Carefully consider your location options. If your 'basement' is actually an unfinished cellar, try and find a place where the level of heat would be acceptable to you. That means no unheated garage or greenhouse unless you're in one of those frost-free zones and then we don't care what you do. Coward!

The more light and the more normal the heat the plants receive the more water and nutrients they will need, so feed them monthly with a balanced organic liquid fertilizer. If you do this correctly, every existing flower should become a pepper and every green pepper should be able to ripen up. If you really show off your opposable thumbs, new flowers will appear and you'll post so many pictures on Instagram their servers will crash.

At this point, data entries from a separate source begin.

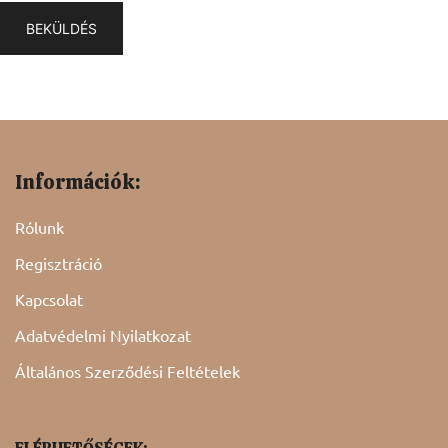
Információk:
Rólunk
Regisztráció
Kapcsolat
Adatvédelmi Nyilatkozat
Általános Szerződési Feltételek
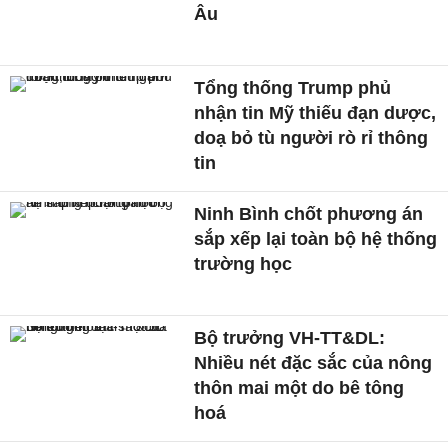
Âu
Tổng thống Trump phủ
nhận tin Mỹ thiếu đạn dược,
doạ bỏ tù người rò rỉ thông
tin
Ninh Bình chốt phương án
sắp xếp lại toàn bộ hệ thống
trường học
Bộ trưởng VH-TT&DL:
Nhiều nét đặc sắc của nông
thôn mai một do bê tông
hoá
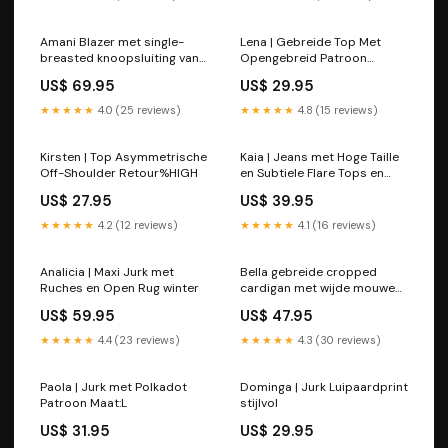
Amani Blazer met single-
Lena | Gebreide Top Met
breasted knoopsluiting van
Opengebreid Patroon
faux leer voor dames Maat:L
Maat:XL
US$ 69.95
US$ 29.95
★★★★★
4.0 (25 reviews)
★★★★★
4.8 (15 reviews)
Kirsten | Top Asymmetrische
Kaia | Jeans met Hoge Taille
Off-Shoulder Retour%HIGH
en Subtiele Flare Tops en
blouses
US$ 27.95
US$ 39.95
★★★★★
4.2 (12 reviews)
★★★★★
4.1 (16 reviews)
Analicia | Maxi Jurk met
Bella gebreide cropped
Ruches en Open Rug winter
cardigan met wijde mouwen
voor dames Kleur:Zwart
US$ 59.95
US$ 47.95
★★★★★
4.4 (23 reviews)
★★★★★
4.3 (30 reviews)
Paola | Jurk met Polkadot
Dominga | Jurk Luipaardprint
Patroon Maat:L
stijlvol
US$ 31.95
US$ 29.95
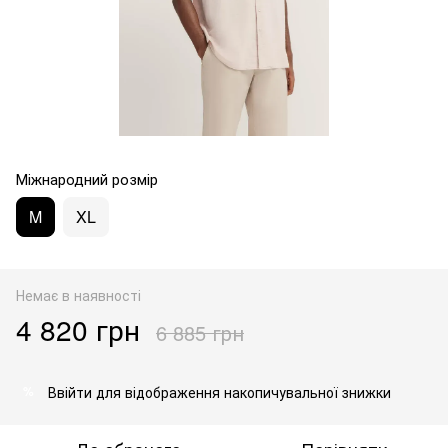
Міжнародний розмір
M
XL
Немає в наявності
4 820 грн
6 885 грн
Ввійти
для відображення накопичувальної знижки
%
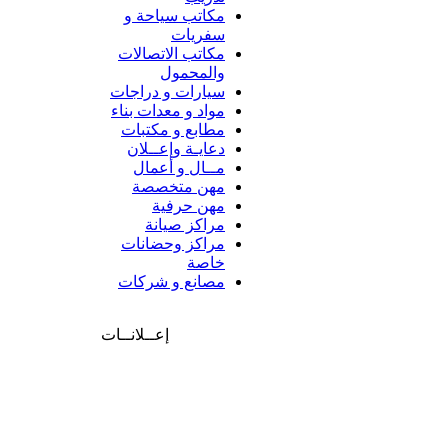
مكاتب سياحة و
سفريات
مكاتب الاتصالات
والمحمول
سيارات و دراجات
مواد و معدات بناء
مطابع و مكتبات
دعايـة وإعــلان
مــال و أعمال
مهن متخصصة
مهن حرفية
مراكز صيانة
مراكز وحضانات
خاصة
مصانع و شركات
إعــلانــات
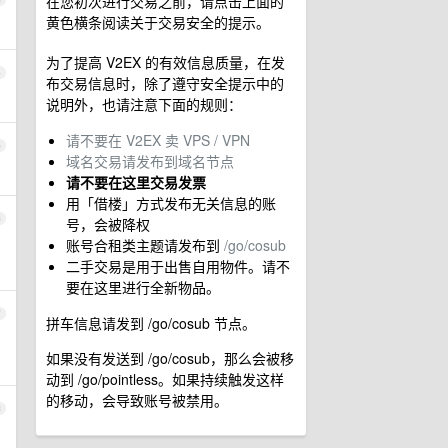
在您初次进行交易之前，请点击上面的
黄色横条阅读关于交易安全的提示。
为了提高 V2EX 的有效信息质量，在发
4
布交易信息时，除了遵守安全提示中的
说明外，也请注意下面的规则：
请不要在 V2EX 卖 VPS / VPN
5
域名交易请发布到域名节点
请不要在这里交易发票
用「借楼」方式发布无关信息的账
6
号，会被降权
账号合租类主题请发布到
/go/cosub
二手交易是用于出售自用物件。请不
要在这里进行全新物品。
7
拼车信息请发到 /go/cosub 节点。
如果没有发送到 /go/cosub，那么会被移
动到 /go/pointless。如果持续触发这样
的移动，会导致账号被禁用。
8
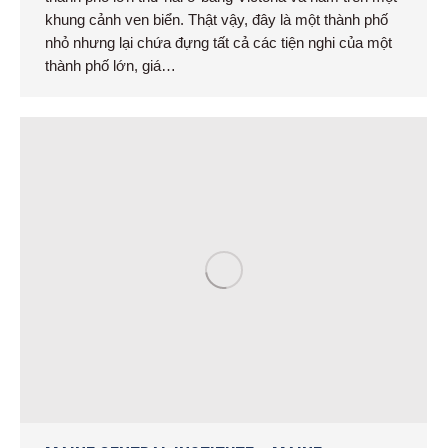
khung cảnh ven biển. Thật vậy, đây là một thành phố
nhỏ nhưng lại chứa đựng tất cả các tiện nghi của một
thành phố lớn, giá…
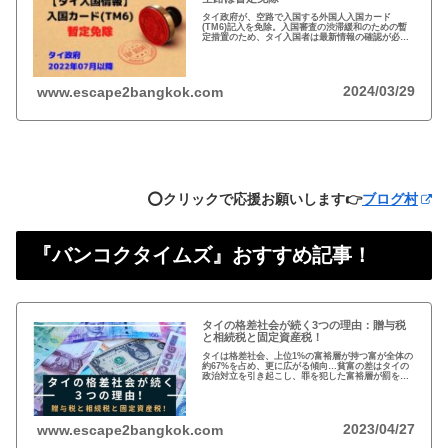
タイ政府が、空路で入国する外国人入国カード
(TM6)記入を免除。入国審査の渋滞緩和のための暫
定措置のため、タイ入国者は最新情報の確認が必
要。以前から必要性に疑問あり評判の悪いTM6、い
っそのこと永久にやめれば？
2024/03/29
www.escape2bangkok.com
⭕️クリックで応援お願いします👉
ブログ村
『バンコクタイムズ』おすすめ記事！
タイの格差社会が続く3つの理由：贈与税
と相続税と固定資産税！
タイは格差社会、上位1%の富裕層が持つ富が全体の
約67%を占め、更に広がる傾向…貧富の差はタイの
政治対立を引き起こし、罪を犯した富裕層が罰を免
れることも珍しくない。格差を広げる理由は3つ、贈
与税、相続税、そして日本で言う固定資産税が…
2023/04/27
www.escape2bangkok.com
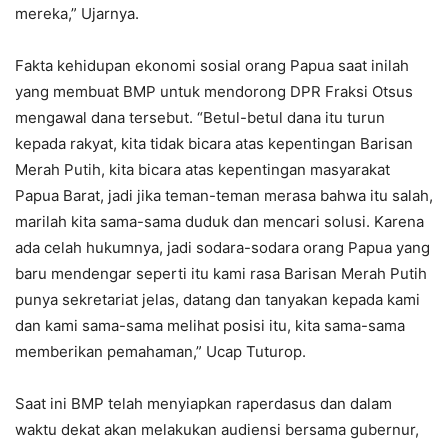
mereka,” Ujarnya.
Fakta kehidupan ekonomi sosial orang Papua saat inilah
yang membuat BMP untuk mendorong DPR Fraksi Otsus
mengawal dana tersebut. “Betul-betul dana itu turun
kepada rakyat, kita tidak bicara atas kepentingan Barisan
Merah Putih, kita bicara atas kepentingan masyarakat
Papua Barat, jadi jika teman-teman merasa bahwa itu salah,
marilah kita sama-sama duduk dan mencari solusi. Karena
ada celah hukumnya, jadi sodara-sodara orang Papua yang
baru mendengar seperti itu kami rasa Barisan Merah Putih
punya sekretariat jelas, datang dan tanyakan kepada kami
dan kami sama-sama melihat posisi itu, kita sama-sama
memberikan pemahaman,” Ucap Tuturop.
Saat ini BMP telah menyiapkan raperdasus dan dalam
waktu dekat akan melakukan audiensi bersama gubernur,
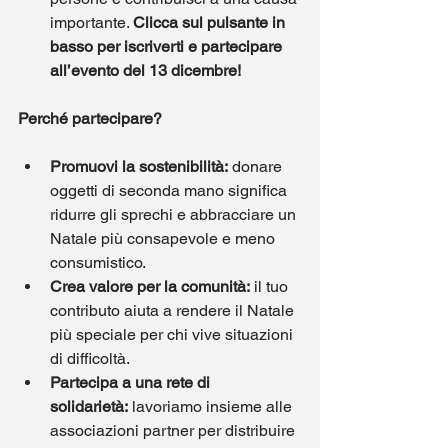
importante. 
Clicca sul pulsante in 
basso per iscriverti e partecipare 
all’evento del 13 dicembre!
Perché partecipare?
Promuovi la sostenibilità:
 donare 
oggetti di seconda mano significa 
ridurre gli sprechi e abbracciare un 
Natale più consapevole e meno 
consumistico.
Crea valore per la comunità:
 il tuo 
contributo aiuta a rendere il Natale 
più speciale per chi vive situazioni 
di difficoltà.
Partecipa a una rete di 
solidarietà:
 lavoriamo insieme alle 
associazioni partner per distribuire 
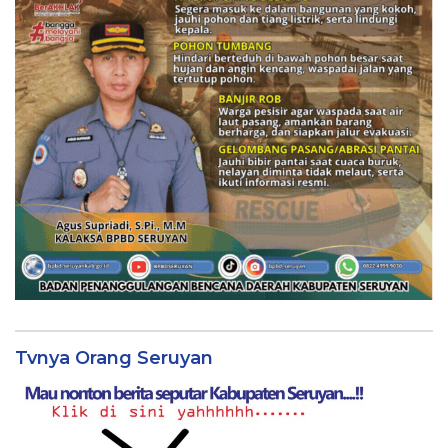
Tvnya Orang Seruyan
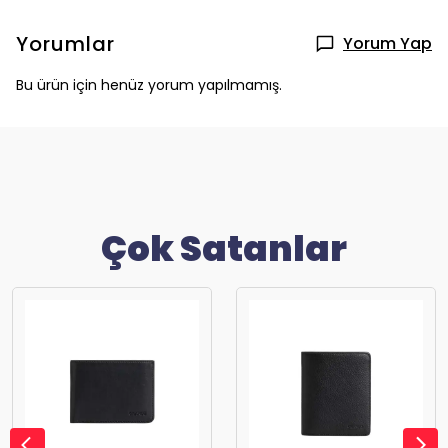
Yorumlar
Yorum Yap
Bu ürün için henüz yorum yapılmamış.
Çok Satanlar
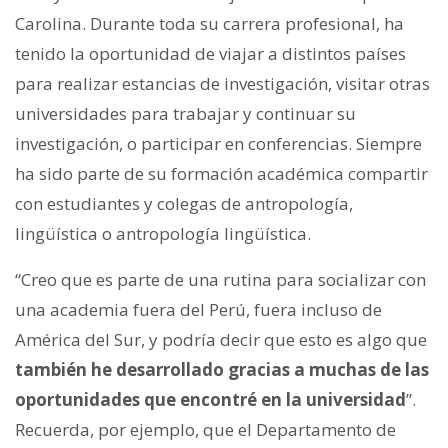
Carolina. Durante toda su carrera profesional, ha
tenido la oportunidad de viajar a distintos países
para realizar estancias de investigación, visitar otras
universidades para trabajar y continuar su
investigación, o participar en conferencias. Siempre
ha sido parte de su formación académica compartir
con estudiantes y colegas de antropología,
lingüística o antropología lingüística.
“Creo que es parte de una rutina para socializar con
una academia fuera del Perú, fuera incluso de
América del Sur, y podría decir que esto es algo que
también he desarrollado gracias a muchas de las
oportunidades que encontré en la universidad
”.
Recuerda, por ejemplo, que el Departamento de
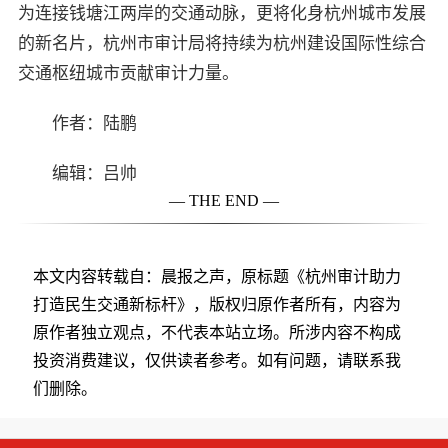
为连接钱塘江两岸的交通动脉，更将化身杭州城市发展
的新名片，杭州市审计局将持续为杭州建设国际性综合
交通枢纽城市贡献审计力量。
作者：陆鹏
编辑：吕帅
— THE END —
本文内容转载自：晨报之声，原标题《杭州审计助力
打造民生交通新标杆》，版权归原作者所有，内容为
原作者独立观点，不代表本站立场。所涉内容不构成
投资消费建议，仅供读者参考。如有问题，请联系我
们删除。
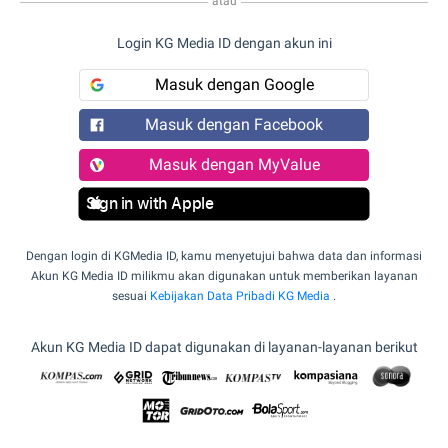
atau
Login KG Media ID dengan akun ini
Masuk dengan Google
Masuk dengan Facebook
Masuk dengan MyValue
Sign in with Apple
Dengan login di KGMedia ID, kamu menyetujui bahwa data dan informasi
Akun KG Media ID milikmu akan digunakan untuk memberikan layanan
sesuai
Kebijakan Data Pribadi KG Media
.
Akun KG Media ID dapat digunakan di layanan-layanan berikut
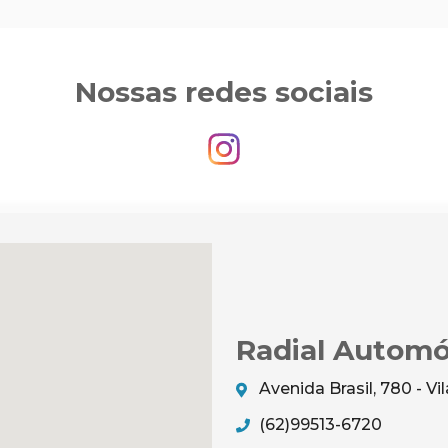
Nossas redes sociais
Radial Automó
Avenida Brasil, 780 - V
(62)99513-6720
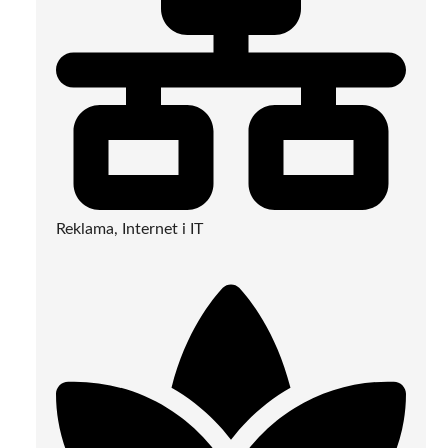
Reklama, Internet i IT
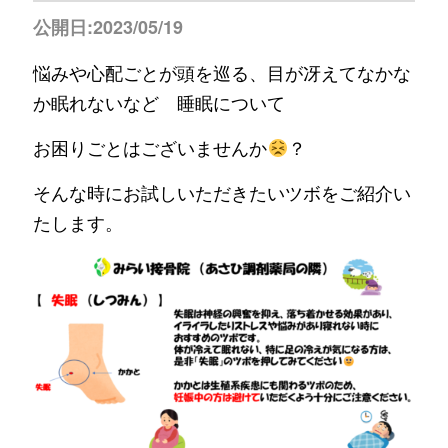
公開日:2023/05/19
悩みや心配ごとが頭を巡る、目が冴えてなかな
か眠れないなど 睡眠について
お困りごとはございませんか
？
そんな時にお試しいただきたいツボをご紹介い
たします。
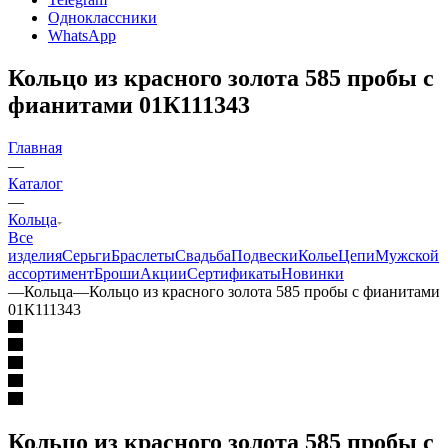
Одноклассники
WhatsApp
Кольцо из красного золота 585 пробы с
фианитами 01К111343
Главная
—
Каталог
—
Кольца
Все
изделия
Серьги
Браслеты
Свадьба
Подвески
Колье
Цепи
Мужской
ассортимент
Броши
Акции
Сертификаты
Новинки
—
Кольца
—
Кольцо из красного золота 585 пробы с фианитами
01К111343
Кольцо из красного золота 585 пробы с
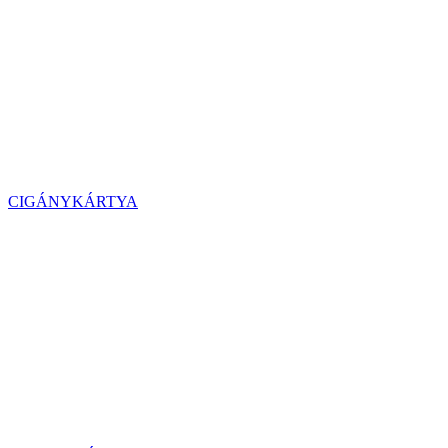
CIGÁNYKÁRTYA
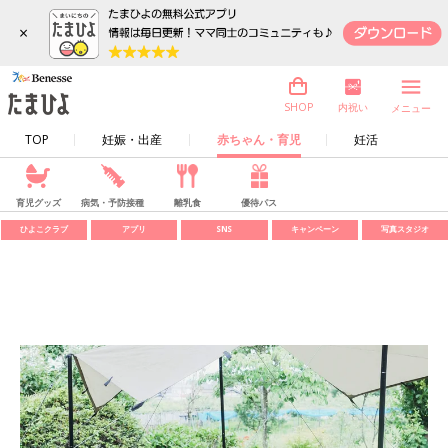
×
内祝い
SHOP
メニュー
TOP
妊娠・出産
赤ちゃん・育児
妊活
育児グッズ
病気・予防接種
離乳食
優待パス
ひよこクラブ
アプリ
SNS
キャンペーン
写真スタジオ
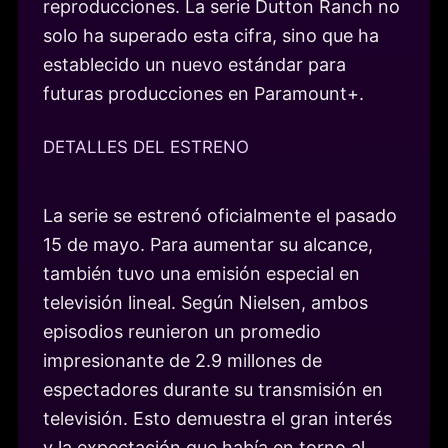
reproducciones. La serie Dutton Ranch no
solo ha superado esta cifra, sino que ha
establecido un nuevo estándar para
futuras producciones en Paramount+.
DETALLES DEL ESTRENO
La serie se estrenó oficialmente el pasado
15 de mayo. Para aumentar su alcance,
también tuvo una emisión especial en
televisión lineal. Según Nielsen, ambos
episodios reunieron un promedio
impresionante de 2.9 millones de
espectadores durante su transmisión en
televisión. Esto demuestra el gran interés
y la expectación que había en torno al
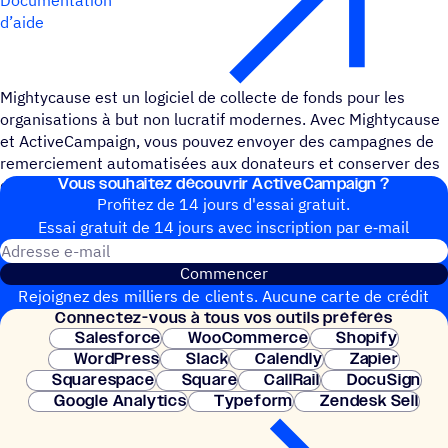
d’aide
Mightycause est un logiciel de collecte de fonds pour les
organisations à but non lucratif modernes. Avec Mightycause
et ActiveCampaign, vous pouvez envoyer des campagnes de
remerciement automatisées aux donateurs et conserver des
Vous souhai­tez découvrir ActiveCampaign ?
dossiers de contact détaillés.
Profitez de 14 jours d'essai gratuit.
Essai gratuit de 14 jours avec inscrip­tion par e‑mail
Adresse e-mail
Commencer
Rejoignez des milliers de clients. Aucune carte de crédit
Connec­tez-vous à tous vos outils préférés
nécessaire. Configuration instantanée.
Salesforce
WooCommerce
Shopify
WordPress
Slack
Calendly
Zapier
Squarespace
Square
CallRail
DocuSign
Google Analytics
Typeform
Zendesk Sell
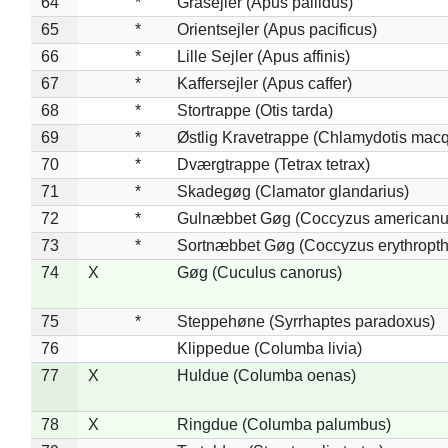
64
*
Gråsejler (Apus pallidus)
65
*
Orientsejler (Apus pacificus)
66
*
Lille Sejler (Apus affinis)
67
*
Kaffersejler (Apus caffer)
68
*
Stortrappe (Otis tarda)
69
*
Østlig Kravetrappe (Chlamydotis macq
70
*
Dværgtrappe (Tetrax tetrax)
71
*
Skadegøg (Clamator glandarius)
72
*
Gulnæbbet Gøg (Coccyzus americanu
73
*
Sortnæbbet Gøg (Coccyzus erythropt
74
X
Gøg (Cuculus canorus)
75
*
Steppehøne (Syrrhaptes paradoxus)
76
Klippedue (Columba livia)
77
X
Huldue (Columba oenas)
78
X
Ringdue (Columba palumbus)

But if you are only somewhat realistic about providing light and ambient heat, your pepper plants (or at least some of them) should survive to go out again next season; when they will be a foot or more tall instead of the shrimpy little things you typically start the season with. These second-year plants will flower and fruit FAST! Do this halfway right, and you'll be picking ripe, fully-colored-up peppers before you get your first ripe tomato.

Make sure the neighbors know this. In fact, consider waiting until you see a neighbor outside and ask them for help, {quote} "because my pepper plants are almost too big for me to handle. Oh; and look at your cute little plants; they're so TINY..."

Because in gardening it is not enough to succeed. Others must fail (or at least be deceived into thinking they have).